▸ Instructions for the task: Please copy the leading lines of the entries below exactly, concluding with the line in which "What do you see at coordinates (760, 2280)" occurs.

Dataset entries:
........

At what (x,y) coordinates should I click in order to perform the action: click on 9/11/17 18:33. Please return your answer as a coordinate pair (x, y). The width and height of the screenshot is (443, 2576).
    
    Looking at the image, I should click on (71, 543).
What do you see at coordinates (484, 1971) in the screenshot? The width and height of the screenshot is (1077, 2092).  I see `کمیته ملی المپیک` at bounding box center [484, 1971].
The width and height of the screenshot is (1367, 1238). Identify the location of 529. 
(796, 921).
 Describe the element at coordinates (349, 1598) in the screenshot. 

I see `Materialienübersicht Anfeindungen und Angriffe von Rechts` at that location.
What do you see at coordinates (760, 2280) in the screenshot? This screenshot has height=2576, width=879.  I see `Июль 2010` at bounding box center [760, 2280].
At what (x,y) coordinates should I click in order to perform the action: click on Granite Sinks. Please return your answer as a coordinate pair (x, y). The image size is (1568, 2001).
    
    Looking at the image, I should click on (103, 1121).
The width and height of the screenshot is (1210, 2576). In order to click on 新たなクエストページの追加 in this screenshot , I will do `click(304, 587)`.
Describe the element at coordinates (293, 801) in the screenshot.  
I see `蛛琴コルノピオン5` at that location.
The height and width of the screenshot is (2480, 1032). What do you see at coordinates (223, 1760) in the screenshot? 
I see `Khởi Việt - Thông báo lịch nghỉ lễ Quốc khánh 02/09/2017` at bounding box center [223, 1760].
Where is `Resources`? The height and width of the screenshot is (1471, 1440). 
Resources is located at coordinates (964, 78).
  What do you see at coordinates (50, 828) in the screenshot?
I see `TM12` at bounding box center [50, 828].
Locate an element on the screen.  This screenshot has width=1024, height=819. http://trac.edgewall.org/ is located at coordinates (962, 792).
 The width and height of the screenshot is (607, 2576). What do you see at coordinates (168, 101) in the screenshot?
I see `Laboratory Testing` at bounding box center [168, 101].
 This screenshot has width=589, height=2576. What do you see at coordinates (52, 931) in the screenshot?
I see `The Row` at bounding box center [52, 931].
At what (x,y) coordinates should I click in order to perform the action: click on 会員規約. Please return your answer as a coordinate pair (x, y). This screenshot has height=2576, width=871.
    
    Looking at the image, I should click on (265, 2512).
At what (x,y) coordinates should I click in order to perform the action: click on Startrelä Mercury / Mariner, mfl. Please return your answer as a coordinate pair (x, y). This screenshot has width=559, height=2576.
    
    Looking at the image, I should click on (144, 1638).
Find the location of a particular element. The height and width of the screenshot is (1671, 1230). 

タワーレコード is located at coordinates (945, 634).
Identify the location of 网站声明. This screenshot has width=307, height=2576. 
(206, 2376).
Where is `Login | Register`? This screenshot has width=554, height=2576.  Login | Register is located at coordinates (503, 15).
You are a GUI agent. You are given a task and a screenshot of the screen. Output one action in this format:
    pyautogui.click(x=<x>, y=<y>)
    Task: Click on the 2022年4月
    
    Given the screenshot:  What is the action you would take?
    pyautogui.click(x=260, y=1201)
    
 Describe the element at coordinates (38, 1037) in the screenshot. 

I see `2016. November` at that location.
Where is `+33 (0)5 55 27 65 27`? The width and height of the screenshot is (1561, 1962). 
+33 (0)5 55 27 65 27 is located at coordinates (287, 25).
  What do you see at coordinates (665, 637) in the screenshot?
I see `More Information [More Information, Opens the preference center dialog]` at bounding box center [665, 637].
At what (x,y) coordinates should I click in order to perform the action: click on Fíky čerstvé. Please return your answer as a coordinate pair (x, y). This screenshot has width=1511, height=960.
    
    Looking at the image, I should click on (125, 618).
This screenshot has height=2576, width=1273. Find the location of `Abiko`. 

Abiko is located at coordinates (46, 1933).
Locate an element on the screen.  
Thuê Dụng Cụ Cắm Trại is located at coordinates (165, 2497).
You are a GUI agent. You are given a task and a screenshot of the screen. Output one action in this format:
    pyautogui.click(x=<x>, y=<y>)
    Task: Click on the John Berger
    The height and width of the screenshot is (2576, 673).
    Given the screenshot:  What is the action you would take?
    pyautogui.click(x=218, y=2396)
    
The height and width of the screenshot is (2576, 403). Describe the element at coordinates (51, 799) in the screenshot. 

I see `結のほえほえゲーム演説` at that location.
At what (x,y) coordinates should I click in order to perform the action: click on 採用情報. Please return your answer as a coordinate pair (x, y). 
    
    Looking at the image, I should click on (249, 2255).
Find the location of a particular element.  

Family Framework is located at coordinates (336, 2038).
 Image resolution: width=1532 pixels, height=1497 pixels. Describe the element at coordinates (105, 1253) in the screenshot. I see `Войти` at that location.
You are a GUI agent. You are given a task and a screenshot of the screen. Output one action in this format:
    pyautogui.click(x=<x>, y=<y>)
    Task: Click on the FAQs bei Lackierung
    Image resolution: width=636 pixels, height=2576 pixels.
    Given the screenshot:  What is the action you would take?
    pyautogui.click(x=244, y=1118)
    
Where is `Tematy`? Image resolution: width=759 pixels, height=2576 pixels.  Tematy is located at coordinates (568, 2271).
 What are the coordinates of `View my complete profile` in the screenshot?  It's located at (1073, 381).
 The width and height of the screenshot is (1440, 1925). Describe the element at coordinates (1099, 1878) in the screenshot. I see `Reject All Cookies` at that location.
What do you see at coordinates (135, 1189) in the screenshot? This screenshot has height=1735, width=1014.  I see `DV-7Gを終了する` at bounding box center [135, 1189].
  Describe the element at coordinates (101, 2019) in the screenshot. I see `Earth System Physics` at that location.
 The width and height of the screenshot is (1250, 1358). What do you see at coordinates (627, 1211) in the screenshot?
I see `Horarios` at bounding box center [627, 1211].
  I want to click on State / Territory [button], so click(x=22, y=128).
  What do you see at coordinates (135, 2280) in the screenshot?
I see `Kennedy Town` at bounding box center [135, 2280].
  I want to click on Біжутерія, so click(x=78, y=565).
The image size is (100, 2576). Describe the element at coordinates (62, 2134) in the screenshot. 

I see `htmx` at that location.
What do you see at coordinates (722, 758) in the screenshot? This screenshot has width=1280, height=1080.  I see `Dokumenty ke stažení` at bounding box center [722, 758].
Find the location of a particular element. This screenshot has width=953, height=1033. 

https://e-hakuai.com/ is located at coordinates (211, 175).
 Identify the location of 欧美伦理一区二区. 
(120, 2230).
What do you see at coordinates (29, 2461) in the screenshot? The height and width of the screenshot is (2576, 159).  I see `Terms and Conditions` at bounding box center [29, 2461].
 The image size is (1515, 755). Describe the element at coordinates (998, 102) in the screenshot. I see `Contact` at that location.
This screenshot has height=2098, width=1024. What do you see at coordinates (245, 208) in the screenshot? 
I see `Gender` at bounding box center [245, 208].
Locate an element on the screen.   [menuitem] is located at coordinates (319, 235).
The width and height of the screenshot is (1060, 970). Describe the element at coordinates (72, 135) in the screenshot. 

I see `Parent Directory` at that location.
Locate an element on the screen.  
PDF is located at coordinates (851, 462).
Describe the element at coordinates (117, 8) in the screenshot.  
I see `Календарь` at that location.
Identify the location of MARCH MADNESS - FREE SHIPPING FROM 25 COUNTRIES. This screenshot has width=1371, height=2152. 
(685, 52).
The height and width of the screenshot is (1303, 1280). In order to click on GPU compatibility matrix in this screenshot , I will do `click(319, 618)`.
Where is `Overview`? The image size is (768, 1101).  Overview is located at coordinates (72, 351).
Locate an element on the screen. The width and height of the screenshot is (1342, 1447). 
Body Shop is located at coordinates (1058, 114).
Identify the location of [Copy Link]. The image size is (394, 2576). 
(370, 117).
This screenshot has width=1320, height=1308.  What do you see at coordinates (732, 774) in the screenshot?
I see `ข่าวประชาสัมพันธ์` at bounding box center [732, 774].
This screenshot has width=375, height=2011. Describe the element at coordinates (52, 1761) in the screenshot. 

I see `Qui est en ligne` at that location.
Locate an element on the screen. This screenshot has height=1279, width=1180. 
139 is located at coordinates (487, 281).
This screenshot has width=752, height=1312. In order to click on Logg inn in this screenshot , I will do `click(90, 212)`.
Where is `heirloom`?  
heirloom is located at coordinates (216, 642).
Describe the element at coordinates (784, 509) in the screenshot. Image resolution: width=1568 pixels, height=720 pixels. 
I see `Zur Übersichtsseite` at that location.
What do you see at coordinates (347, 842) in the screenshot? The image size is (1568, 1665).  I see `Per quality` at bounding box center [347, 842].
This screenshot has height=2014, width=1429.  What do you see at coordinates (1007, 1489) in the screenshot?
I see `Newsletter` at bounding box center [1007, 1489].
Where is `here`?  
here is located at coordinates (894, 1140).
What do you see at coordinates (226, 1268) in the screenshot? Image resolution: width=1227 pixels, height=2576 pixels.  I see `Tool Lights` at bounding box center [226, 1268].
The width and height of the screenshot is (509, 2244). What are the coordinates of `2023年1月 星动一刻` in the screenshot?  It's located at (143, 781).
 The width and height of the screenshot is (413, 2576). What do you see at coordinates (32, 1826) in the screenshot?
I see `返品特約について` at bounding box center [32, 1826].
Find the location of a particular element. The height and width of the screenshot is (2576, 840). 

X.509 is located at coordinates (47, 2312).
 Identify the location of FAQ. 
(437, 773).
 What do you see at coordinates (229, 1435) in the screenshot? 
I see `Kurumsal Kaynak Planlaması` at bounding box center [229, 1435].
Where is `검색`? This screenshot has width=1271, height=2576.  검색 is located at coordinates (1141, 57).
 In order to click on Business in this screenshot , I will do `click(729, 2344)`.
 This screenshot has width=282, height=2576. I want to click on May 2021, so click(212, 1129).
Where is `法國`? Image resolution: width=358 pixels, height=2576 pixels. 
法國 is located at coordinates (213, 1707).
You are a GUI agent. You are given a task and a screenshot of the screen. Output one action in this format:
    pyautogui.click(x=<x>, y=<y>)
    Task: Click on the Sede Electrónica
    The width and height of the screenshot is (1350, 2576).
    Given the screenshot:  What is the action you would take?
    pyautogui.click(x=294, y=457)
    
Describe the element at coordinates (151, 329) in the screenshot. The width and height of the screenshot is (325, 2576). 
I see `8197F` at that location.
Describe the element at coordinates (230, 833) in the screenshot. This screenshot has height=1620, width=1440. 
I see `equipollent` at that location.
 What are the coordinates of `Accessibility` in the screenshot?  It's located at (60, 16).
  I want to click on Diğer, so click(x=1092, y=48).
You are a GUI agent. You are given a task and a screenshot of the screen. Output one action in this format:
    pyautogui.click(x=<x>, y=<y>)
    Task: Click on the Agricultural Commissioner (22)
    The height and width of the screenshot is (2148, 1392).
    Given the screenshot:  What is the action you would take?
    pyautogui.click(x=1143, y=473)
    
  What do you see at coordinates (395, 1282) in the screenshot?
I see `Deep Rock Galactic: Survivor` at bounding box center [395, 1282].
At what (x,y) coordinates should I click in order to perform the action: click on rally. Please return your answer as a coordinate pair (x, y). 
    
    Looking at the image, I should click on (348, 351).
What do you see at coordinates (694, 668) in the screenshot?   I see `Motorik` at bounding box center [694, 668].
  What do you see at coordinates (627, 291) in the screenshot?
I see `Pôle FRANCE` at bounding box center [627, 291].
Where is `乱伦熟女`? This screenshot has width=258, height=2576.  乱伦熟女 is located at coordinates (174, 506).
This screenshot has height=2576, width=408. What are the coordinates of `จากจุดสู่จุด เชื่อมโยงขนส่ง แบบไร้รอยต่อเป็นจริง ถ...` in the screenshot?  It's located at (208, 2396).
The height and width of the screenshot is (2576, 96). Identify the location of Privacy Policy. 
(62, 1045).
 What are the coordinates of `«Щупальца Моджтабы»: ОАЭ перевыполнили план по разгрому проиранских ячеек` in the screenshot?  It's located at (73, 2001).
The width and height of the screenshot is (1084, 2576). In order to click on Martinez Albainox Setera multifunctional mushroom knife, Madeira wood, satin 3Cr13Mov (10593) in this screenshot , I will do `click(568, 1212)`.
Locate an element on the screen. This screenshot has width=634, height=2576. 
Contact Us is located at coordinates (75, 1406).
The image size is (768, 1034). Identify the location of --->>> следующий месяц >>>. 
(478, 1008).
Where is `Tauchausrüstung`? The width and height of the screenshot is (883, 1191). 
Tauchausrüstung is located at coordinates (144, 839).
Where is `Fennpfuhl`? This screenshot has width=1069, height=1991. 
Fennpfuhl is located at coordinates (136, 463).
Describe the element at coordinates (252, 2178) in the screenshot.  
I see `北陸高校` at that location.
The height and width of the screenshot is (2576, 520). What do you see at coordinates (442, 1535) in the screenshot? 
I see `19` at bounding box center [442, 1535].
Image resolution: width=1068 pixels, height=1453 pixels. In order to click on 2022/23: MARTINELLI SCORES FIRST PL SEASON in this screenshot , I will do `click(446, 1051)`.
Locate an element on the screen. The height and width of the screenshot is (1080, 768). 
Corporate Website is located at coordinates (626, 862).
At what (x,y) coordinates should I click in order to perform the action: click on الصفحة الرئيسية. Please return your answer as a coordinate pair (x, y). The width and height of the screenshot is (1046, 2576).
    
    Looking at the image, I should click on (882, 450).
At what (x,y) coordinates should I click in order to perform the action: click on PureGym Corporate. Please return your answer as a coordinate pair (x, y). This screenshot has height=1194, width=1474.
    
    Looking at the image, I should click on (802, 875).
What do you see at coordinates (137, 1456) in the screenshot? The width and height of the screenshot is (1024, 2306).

........

▸ Problem solution:
At what (x,y) coordinates should I click in order to perform the action: click on 9/11/17 18:33. Please return your answer as a coordinate pair (x, y). The width and height of the screenshot is (443, 2576).
    
    Looking at the image, I should click on (71, 543).
What do you see at coordinates (484, 1971) in the screenshot? The width and height of the screenshot is (1077, 2092).  I see `کمیته ملی المپیک` at bounding box center [484, 1971].
The width and height of the screenshot is (1367, 1238). Identify the location of 529. 
(796, 921).
 Describe the element at coordinates (349, 1598) in the screenshot. 

I see `Materialienübersicht Anfeindungen und Angriffe von Rechts` at that location.
What do you see at coordinates (760, 2280) in the screenshot? This screenshot has height=2576, width=879.  I see `Июль 2010` at bounding box center [760, 2280].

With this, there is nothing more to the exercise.